Task objective :: Wherever the records include pictures, skip them and transcribe all the rest word for word.

===

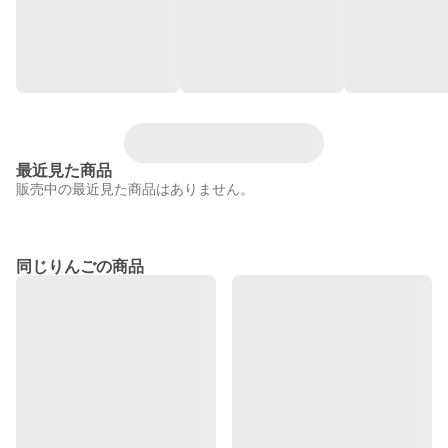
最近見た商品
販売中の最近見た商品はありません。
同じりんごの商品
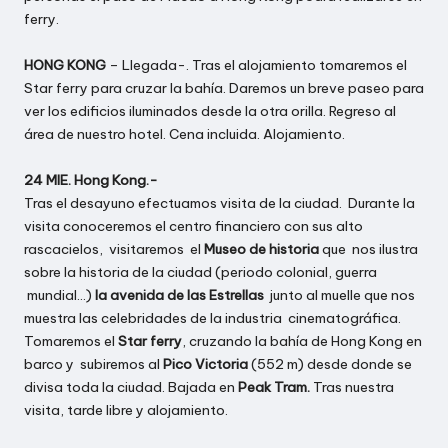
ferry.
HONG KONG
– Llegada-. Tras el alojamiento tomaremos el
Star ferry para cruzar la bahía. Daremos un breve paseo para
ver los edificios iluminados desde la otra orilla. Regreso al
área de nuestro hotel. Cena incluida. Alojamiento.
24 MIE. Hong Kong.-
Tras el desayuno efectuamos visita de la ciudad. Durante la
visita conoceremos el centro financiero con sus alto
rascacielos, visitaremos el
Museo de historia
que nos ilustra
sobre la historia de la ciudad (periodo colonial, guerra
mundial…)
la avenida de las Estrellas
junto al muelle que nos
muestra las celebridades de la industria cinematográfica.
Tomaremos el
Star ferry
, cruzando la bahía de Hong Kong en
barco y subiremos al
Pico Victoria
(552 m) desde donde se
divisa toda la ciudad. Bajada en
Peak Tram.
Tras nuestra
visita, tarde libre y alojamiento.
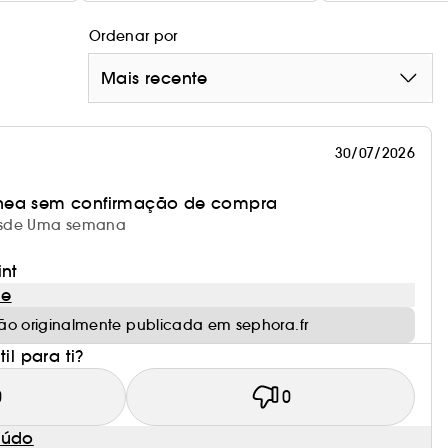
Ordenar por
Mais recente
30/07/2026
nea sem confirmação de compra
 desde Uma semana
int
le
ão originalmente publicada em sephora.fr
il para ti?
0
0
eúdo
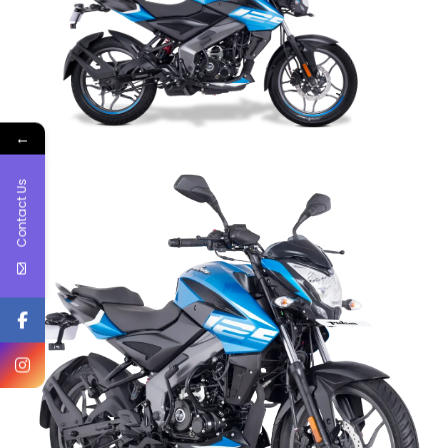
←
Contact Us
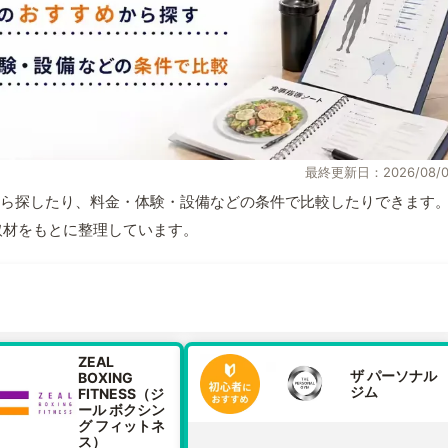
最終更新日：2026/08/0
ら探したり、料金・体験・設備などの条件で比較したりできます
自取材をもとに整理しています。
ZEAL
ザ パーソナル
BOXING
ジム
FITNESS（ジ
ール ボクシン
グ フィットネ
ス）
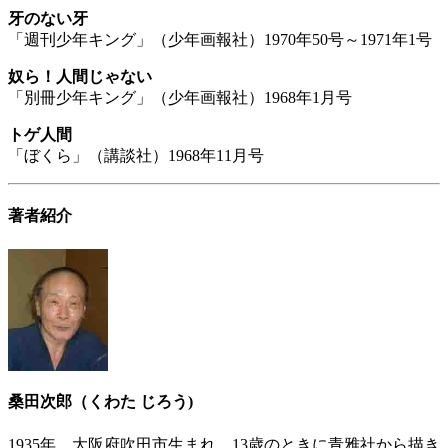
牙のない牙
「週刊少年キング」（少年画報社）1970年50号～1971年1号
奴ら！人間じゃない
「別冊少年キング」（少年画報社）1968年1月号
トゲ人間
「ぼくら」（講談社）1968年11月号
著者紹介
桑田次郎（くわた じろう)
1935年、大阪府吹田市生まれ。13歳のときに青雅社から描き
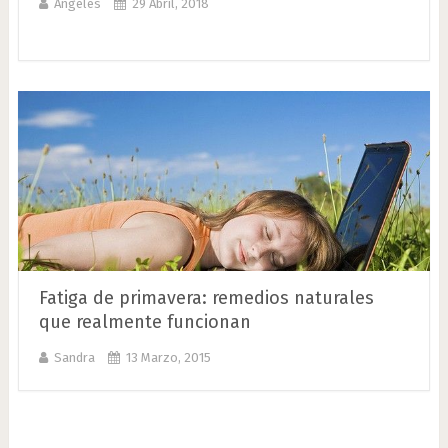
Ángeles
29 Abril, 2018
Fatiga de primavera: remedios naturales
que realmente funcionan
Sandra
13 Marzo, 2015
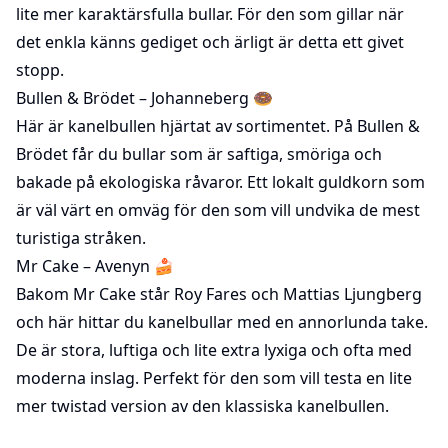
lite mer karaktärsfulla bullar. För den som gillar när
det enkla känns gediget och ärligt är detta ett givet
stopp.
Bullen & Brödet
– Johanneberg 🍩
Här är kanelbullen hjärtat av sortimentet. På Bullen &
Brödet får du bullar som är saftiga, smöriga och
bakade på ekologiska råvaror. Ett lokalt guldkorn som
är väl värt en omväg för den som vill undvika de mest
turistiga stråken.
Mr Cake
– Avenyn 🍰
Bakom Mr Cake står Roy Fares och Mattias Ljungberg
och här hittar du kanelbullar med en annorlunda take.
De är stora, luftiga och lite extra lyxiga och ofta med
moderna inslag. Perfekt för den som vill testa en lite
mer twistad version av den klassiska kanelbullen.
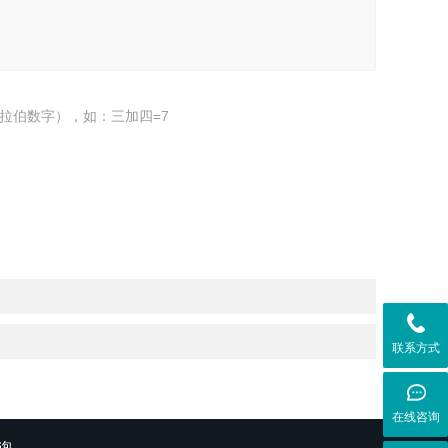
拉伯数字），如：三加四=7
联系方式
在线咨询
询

===

Written answer ::
最近見た商品
販売中の最近見た商品はありません。
同じりんごの商品
ferry.
HONG KONG
– Llegada-. Tras el alojamiento tomaremos el
Star ferry para cruzar la bahía. Daremos un breve paseo para
ver los edificios iluminados desde la otra orilla. Regreso al
área de nuestro hotel. Cena incluida. Alojamiento.
24 MIE. Hong Kong.-
Tras el desayuno efectuamos visita de la ciudad. Durante la
visita conoceremos el centro financiero con sus alto
rascacielos, visitaremos el
Museo de historia
que nos ilustra
sobre la historia de la ciudad (periodo colonial, guerra
mundial…)
la avenida de las Estrellas
junto al muelle que nos
muestra las celebridades de la industria cinematográfica.
Tomaremos el
Star ferry
, cruzando la bahía de Hong Kong en
barco y subiremos al
Pico Victoria
(552 m) desde donde se
divisa toda la ciudad. Bajada en
Peak Tram.
Tras nuestra
visita, tarde libre y alojamiento.
Ordenar por
Mais recente
30/07/2026
nea sem confirmação de compra
 desde Uma semana
int
le
ão originalmente publicada em sephora.fr
il para ti?
0
0
eúdo
←
Contact Us
最終更新日：2026/08/0
ら探したり、料金・体験・設備などの条件で比較したりできます
自取材をもとに整理しています。
ZEAL
ザ パーソナル
BOXING
ジム
FITNESS（ジ
ール ボクシン
グ フィットネ
ス）
牙のない牙
「週刊少年キング」（少年画報社）1970年50号～1971年1号
奴ら！人間じゃない
「別冊少年キング」（少年画報社）1968年1月号
トゲ人間
「ぼくら」（講談社）1968年11月号
著者紹介
桑田次郎（くわた じろう)
1935年、大阪府吹田市生まれ。13歳のときに青雅社から描き
Ángeles
29 Abril, 2018
Fatiga de primavera: remedios naturales
que realmente funcionan
Sandra
13 Marzo, 2015
lite mer karaktärsfulla bullar. För den som gillar när
det enkla känns gediget och ärligt är detta ett givet
stopp.
Bullen & Brödet
– Johanneberg 🍩
Här är kanelbullen hjärtat av sortimentet. På Bullen &
Brödet får du bullar som är saftiga, smöriga och
bakade på ekologiska råvaror. Ett lokalt guldkorn som
är väl värt en omväg för den som vill undvika de mest
turistiga stråken.
Mr Cake
– Avenyn 🍰
Bakom Mr Cake står Roy Fares och Mattias Ljungberg
och här hittar du kanelbullar med en annorlunda take.
De är stora, luftiga och lite extra lyxiga och ofta med
moderna inslag. Perfekt för den som vill testa en lite
mer twistad version av den klassiska kanelbullen.
拉伯数字），如：三加四=7
联系方式
在线咨询
询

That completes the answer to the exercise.